• **The input**
──────────────────────────────

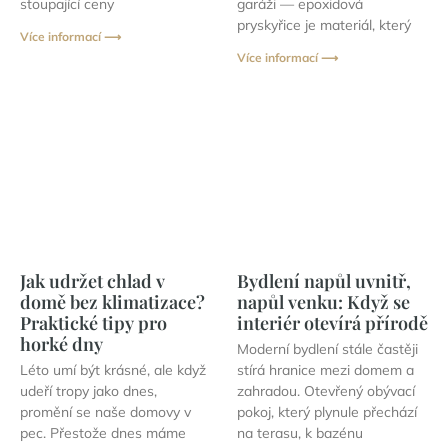
stoupající ceny
garáži — epoxidová
pryskyřice je materiál, který
Více informací ⟶
Více informací ⟶
Jak udržet chlad v
Bydlení napůl uvnitř,
domě bez klimatizace?
napůl venku: Když se
Praktické tipy pro
interiér otevírá přírodě
horké dny
Moderní bydlení stále častěji
Léto umí být krásné, ale když
stírá hranice mezi domem a
udeří tropy jako dnes,
zahradou. Otevřený obývací
promění se naše domovy v
pokoj, který plynule přechází
pec. Přestože dnes máme
na terasu, k bazénu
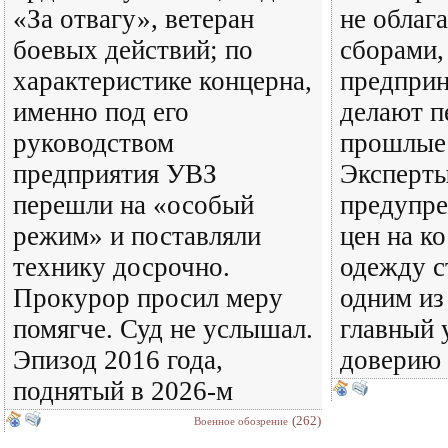
«За отвагу», ветеран
не облаг
боевых действий; по
сборами,
характеристике концерна,
предпри
именно под его
делают п
руководством
прошлые
предприятия УВЗ
Эксперт
перешли на «особый
предупре
режим» и поставляли
цен на к
технику досрочно.
одежду с
Прокурор просил меру
одним из
помягче. Суд не услышал.
главный 
Эпизод 2016 года,
доверию 
поднятый в 2026-м
(262)
Военное обозрение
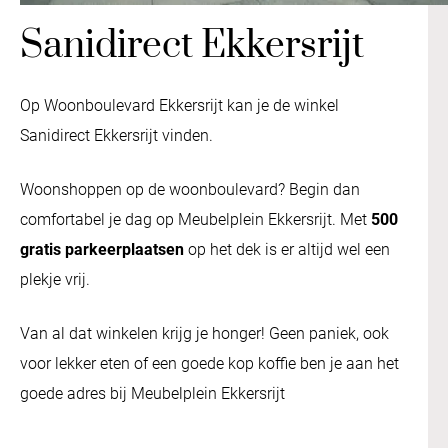
Sanidirect Ekkersrijt
Op Woonboulevard Ekkersrijt kan je de winkel
Sanidirect Ekkersrijt vinden.
Woonshoppen op de woonboulevard? Begin dan
comfortabel je dag op Meubelplein Ekkersrijt. Met
500
gratis parkeerplaatsen
op het dek is er altijd wel een
plekje vrij.
Van al dat winkelen krijg je honger! Geen paniek, ook
voor lekker eten of een goede kop koffie ben je aan het
goede adres bij Meubelplein Ekkersrijt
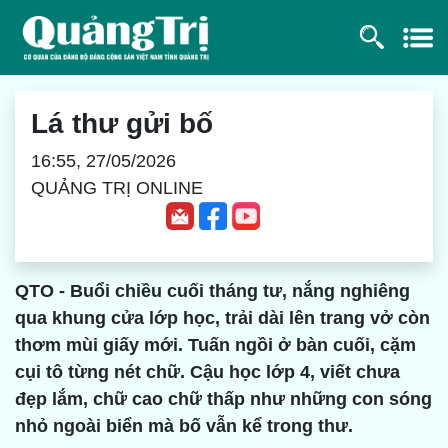
Lá thư gửi bố
16:55, 27/05/2026
QUẢNG TRỊ ONLINE
QTO - Buổi chiều cuối tháng tư, nắng nghiêng
qua khung cửa lớp học, trải dài lên trang vở còn
thơm mùi giấy mới. Tuấn ngồi ở bàn cuối, cặm
cụi tô từng nét chữ. Cậu học lớp 4, viết chưa
đẹp lắm, chữ cao chữ thấp như những con sóng
nhỏ ngoài biển mà bố vẫn kể trong thư.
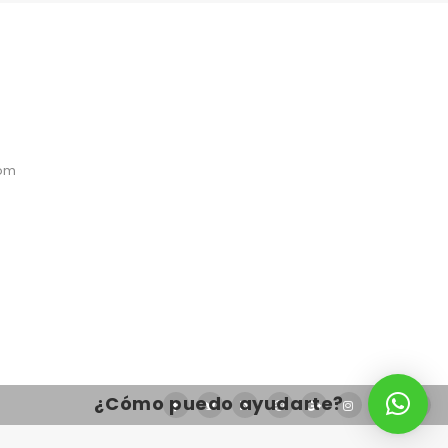
com
¿Cómo puedo ayudarte?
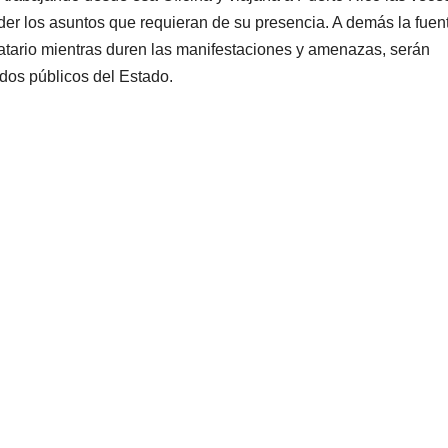
der los asuntos que requieran de su presencia. A demás la fuen
datario mientras duren las manifestaciones y amenazas, serán
dos públicos del Estado.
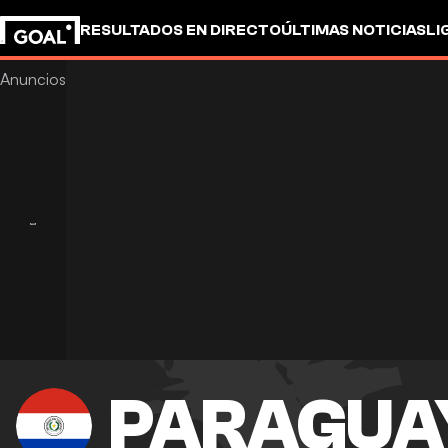
RESULTADOS EN DIRECTO
ÚLTIMAS NOTICIAS
LI
PARAGUA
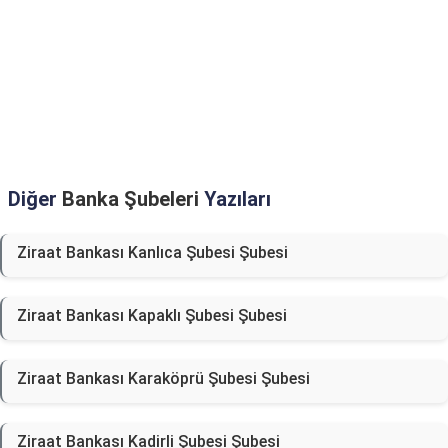
Diğer
Banka Şubeleri
Yazıları
Ziraat Bankası Kanlıca Şubesi Şubesi
Ziraat Bankası Kapaklı Şubesi Şubesi
Ziraat Bankası Karaköprü Şubesi Şubesi
Ziraat Bankası Kadirli Şubesi Şubesi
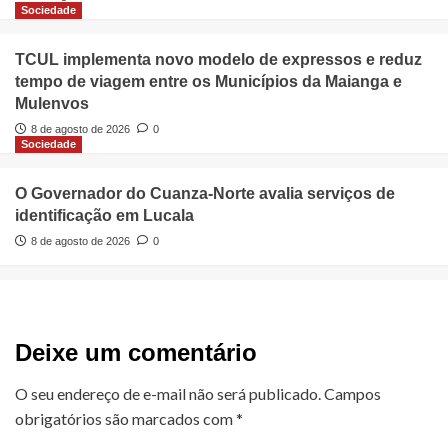
Sociedade
TCUL implementa novo modelo de expressos e reduz
tempo de viagem entre os Municípios da Maianga e
Mulenvos
8 de agosto de 2026
0
Sociedade
O Governador do Cuanza-Norte avalia serviços de
identificação em Lucala
8 de agosto de 2026
0
Deixe um comentário
O seu endereço de e-mail não será publicado.
Campos
obrigatórios são marcados com
*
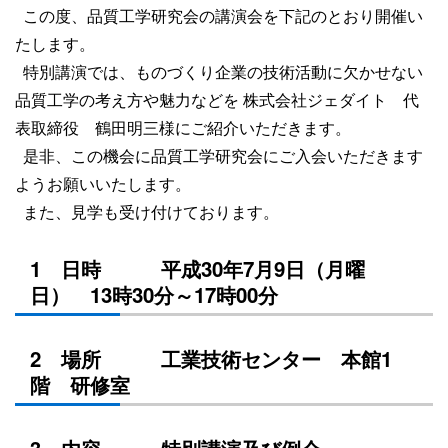
この度、品質工学研究会の講演会を下記のとおり開催い
たします。
特別講演では、ものづくり企業の技術活動に欠かせない
品質工学の考え方や魅力などを 株式会社ジェダイト 代
表取締役 鶴田明三様にご紹介いただきます。
是非、この機会に品質工学研究会にご入会いただきます
ようお願いいたします。
また、見学も受け付けております。
1 日時 平成30年7月9日（月曜
日） 13時30分～17時00分
2 場所 工業技術センター 本館1
階 研修室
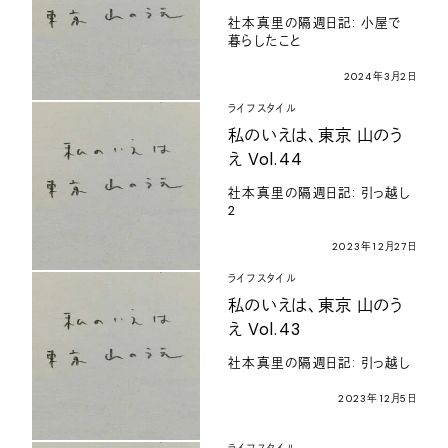
社本真里の隔週日記: 小屋で
暮らしたこと
2024年3月2日
ライフスタイル
私のいえは、東京 山のう
え Vol.44
社本真里の隔週日記: 引っ越し
2
2023年12月27日
ライフスタイル
私のいえは、東京 山のう
え Vol.43
社本真里の隔週日記: 引っ越し
2023年12月5日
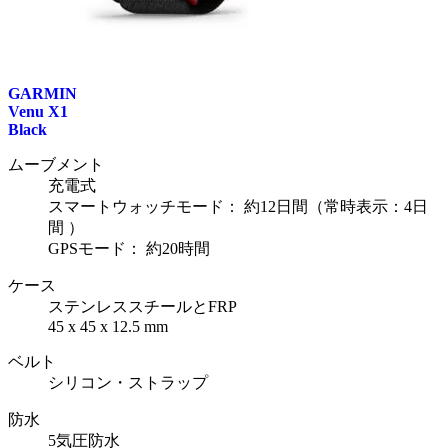
GARMIN
Venu X1
Black
ムーブメント
充電式
スマートウォッチモード： 約12日間（常時表示：4日
間 ）
GPSモード： 約20時間
ケース
ステンレススチールとFRP
45 x 45 x 12.5 mm
ベルト
シリコン・ストラップ
防水
5気圧防水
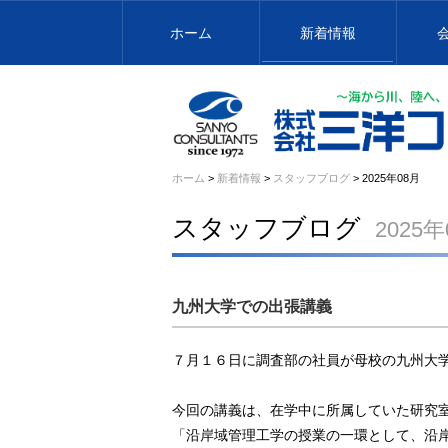
ホーム
新着情報
ホーム
>
新着情報
>
スタッフブログ
> 2025年08月
スタッフブログ
2025年
九州大学での出張講義
７月１６日に調査部の社員が母校の九州大
今回の講義は、在学中に所属していた研究
「沿岸域管理工学の授業の一環として、沿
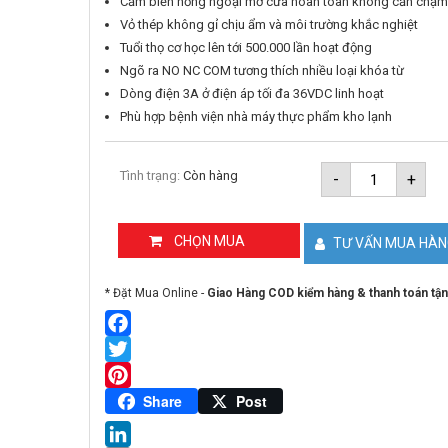
Cảm biến hồng ngoại mở cửa hoàn toàn không cần chạm
Vỏ thép không gỉ chịu ẩm và môi trường khắc nghiệt
Tuổi thọ cơ học lên tới 500.000 lần hoạt động
Ngõ ra NO NC COM tương thích nhiều loại khóa từ
Dòng điện 3A ở điện áp tối đa 36VDC linh hoạt
Phù hợp bệnh viện nhà máy thực phẩm kho lạnh
Nút
Tình trạng:
Còn hàng
-
+
Exit
cảm
ứng
ONECAM
CHỌN MUA
TƯ VẤN MUA HÀ
EB-
P5
số
* Đặt Mua Online -
Giao Hàng COD kiểm hàng & thanh toán tận
lượng
Facebook
Twitter
Pinterest
Share
Post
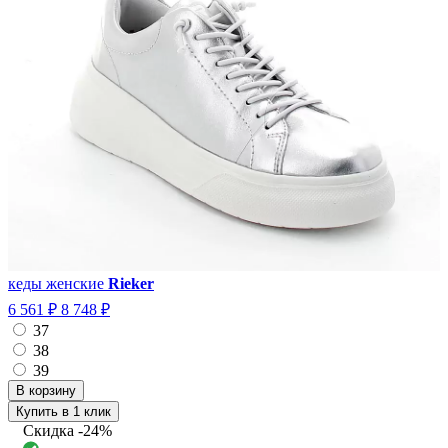
кеды женские
Rieker
6 561 ₽
8 748 ₽
37
38
39
Купить в 1 клик
Скидка
-24%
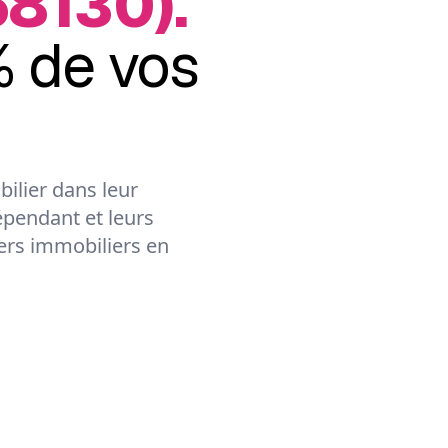
8130).
 de vos
ilier dans leur
épendant et leurs
lers immobiliers en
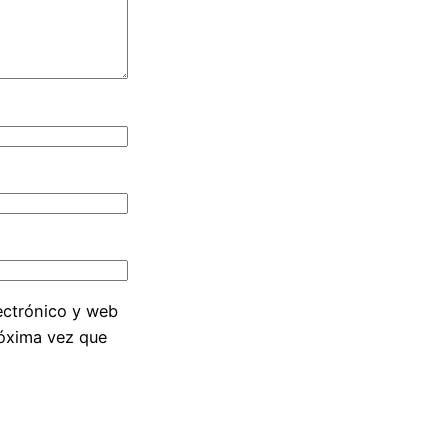
ectrónico y web
róxima vez que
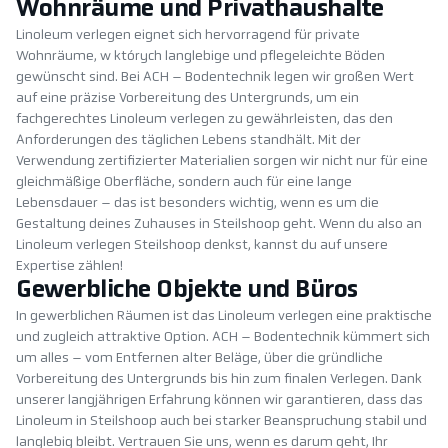
Wohnräume und Privathaushalte
Linoleum verlegen eignet sich hervorragend für private
Wohnräume, w których langlebige und pflegeleichte Böden
gewünscht sind. Bei ACH – Bodentechnik legen wir großen Wert
auf eine präzise Vorbereitung des Untergrunds, um ein
fachgerechtes Linoleum verlegen zu gewährleisten, das den
Anforderungen des täglichen Lebens standhält. Mit der
Verwendung zertifizierter Materialien sorgen wir nicht nur für eine
gleichmäßige Oberfläche, sondern auch für eine lange
Lebensdauer – das ist besonders wichtig, wenn es um die
Gestaltung deines Zuhauses in Steilshoop geht. Wenn du also an
Linoleum verlegen Steilshoop denkst, kannst du auf unsere
Expertise zählen!
Gewerbliche Objekte und Büros
In gewerblichen Räumen ist das Linoleum verlegen eine praktische
und zugleich attraktive Option. ACH – Bodentechnik kümmert sich
um alles – vom Entfernen alter Beläge, über die gründliche
Vorbereitung des Untergrunds bis hin zum finalen Verlegen. Dank
unserer langjährigen Erfahrung können wir garantieren, dass das
Linoleum in Steilshoop auch bei starker Beanspruchung stabil und
langlebig bleibt. Vertrauen Sie uns, wenn es darum geht, Ihr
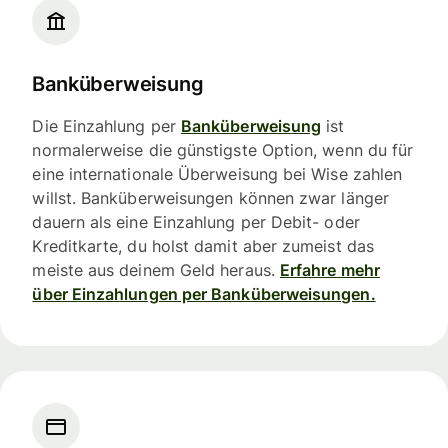
Banküberweisung
Die Einzahlung per
Banküberweisung
ist
normalerweise die günstigste Option, wenn du für
eine internationale Überweisung bei Wise zahlen
willst. Banküberweisungen können zwar länger
dauern als eine Einzahlung per Debit- oder
Kreditkarte, du holst damit aber zumeist das
meiste aus deinem Geld heraus.
Erfahre mehr
über Einzahlungen per Banküberweisungen.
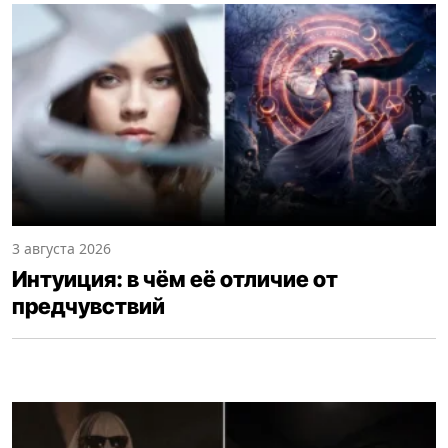
3 августа 2026
Интуиция: в чём её отличие от
предчувствий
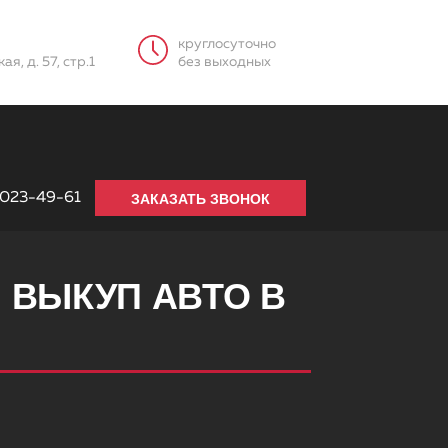
круглосуточно
я, д. 57, стр.1
без выходных
 023-49-61
ЗАКАЗАТЬ ЗВОНОК
 ВЫКУП АВТО В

──────────────────────────────

• **Your assignment**
Your task is to copy each line from the material above that includes the word "Banküberweisungen".

• **Result of this exercise**
willst. Banküberweisungen können zwar länger
über Einzahlungen per Banküberweisungen.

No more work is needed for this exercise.